• _Exercise goal_
Taking the records below, count the lines in which "kampanii" appears and supply only the count.

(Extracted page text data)
_ _ _ _ _ _ _
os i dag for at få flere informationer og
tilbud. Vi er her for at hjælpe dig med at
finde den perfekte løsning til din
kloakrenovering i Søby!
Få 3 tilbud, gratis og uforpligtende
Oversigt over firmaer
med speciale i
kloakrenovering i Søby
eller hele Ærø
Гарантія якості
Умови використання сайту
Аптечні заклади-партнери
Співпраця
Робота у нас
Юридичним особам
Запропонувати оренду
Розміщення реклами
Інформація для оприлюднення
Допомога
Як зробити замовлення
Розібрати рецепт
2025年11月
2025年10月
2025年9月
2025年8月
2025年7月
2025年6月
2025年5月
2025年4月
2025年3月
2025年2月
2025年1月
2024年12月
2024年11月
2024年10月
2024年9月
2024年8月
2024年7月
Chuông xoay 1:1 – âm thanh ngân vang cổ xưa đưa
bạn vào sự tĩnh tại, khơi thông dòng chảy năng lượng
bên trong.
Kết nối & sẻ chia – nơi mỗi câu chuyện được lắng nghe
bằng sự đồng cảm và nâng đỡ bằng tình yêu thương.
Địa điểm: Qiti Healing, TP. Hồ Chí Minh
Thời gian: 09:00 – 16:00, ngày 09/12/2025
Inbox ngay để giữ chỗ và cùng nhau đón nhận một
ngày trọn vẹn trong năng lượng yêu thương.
_ _ _ _ _ _ _
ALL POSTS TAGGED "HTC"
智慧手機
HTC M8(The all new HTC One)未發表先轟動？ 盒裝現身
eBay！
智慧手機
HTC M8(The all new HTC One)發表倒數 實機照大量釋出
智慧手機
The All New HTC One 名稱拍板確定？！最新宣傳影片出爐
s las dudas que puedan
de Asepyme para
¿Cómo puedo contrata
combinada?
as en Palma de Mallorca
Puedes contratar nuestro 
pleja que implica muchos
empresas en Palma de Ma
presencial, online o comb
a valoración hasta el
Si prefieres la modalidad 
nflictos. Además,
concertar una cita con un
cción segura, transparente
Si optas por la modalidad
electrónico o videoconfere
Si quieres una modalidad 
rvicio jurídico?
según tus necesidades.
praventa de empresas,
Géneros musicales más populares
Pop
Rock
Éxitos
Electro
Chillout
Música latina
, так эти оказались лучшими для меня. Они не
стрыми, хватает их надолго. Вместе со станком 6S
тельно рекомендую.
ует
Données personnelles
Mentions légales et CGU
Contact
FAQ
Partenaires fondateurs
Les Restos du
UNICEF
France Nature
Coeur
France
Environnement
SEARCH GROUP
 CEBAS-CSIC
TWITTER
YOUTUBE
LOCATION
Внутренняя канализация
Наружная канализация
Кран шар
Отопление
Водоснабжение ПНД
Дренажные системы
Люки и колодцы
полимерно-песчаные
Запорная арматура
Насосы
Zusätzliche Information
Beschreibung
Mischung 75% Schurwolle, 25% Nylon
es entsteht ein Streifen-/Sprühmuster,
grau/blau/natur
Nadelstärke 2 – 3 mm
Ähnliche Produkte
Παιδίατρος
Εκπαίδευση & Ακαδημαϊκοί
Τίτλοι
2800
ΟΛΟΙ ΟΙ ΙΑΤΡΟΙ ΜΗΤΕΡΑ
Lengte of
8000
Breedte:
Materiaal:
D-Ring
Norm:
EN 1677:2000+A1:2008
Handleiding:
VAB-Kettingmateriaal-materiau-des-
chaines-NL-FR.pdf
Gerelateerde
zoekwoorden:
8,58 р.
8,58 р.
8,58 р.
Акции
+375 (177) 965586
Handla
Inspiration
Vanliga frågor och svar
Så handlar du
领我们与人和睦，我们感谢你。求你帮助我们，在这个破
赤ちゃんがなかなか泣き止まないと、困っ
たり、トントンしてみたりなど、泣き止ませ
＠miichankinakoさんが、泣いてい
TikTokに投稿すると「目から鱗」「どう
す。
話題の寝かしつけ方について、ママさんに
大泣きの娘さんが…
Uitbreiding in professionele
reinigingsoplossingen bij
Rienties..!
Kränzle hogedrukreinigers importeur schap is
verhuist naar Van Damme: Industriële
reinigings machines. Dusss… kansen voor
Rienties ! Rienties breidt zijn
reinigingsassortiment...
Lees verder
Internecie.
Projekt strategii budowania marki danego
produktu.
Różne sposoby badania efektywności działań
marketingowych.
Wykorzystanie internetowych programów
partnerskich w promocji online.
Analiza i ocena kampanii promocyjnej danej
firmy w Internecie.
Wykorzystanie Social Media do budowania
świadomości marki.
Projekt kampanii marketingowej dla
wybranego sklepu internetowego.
_ _ _ _ _ _ _
• _Response_
2